(PROBLEM DETAILS) Pictures must not be copied, but every entry must be reproduced exactly.

(SOURCE DATA)
┌────────

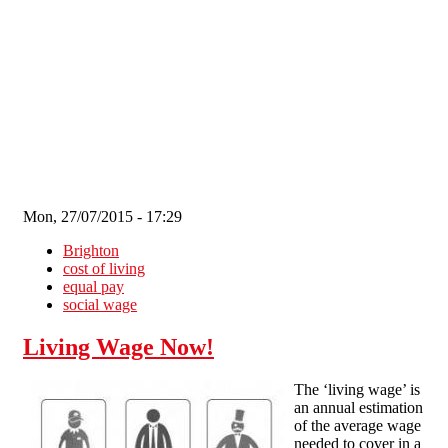
Skip to main content
Mon, 27/07/2015 - 17:29
Brighton
cost of living
equal pay
social wage
Living Wage Now!
The ‘living wage’ is
an annual estimation
of the average wage
needed to cover in a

└────────

(ANSWER SECTION)
Skip to main content
Mon, 27/07/2015 - 17:29
Brighton
cost of living
equal pay
social wage
Living Wage Now!
The ‘living wage’ is
an annual estimation
of the average wage
needed to cover in a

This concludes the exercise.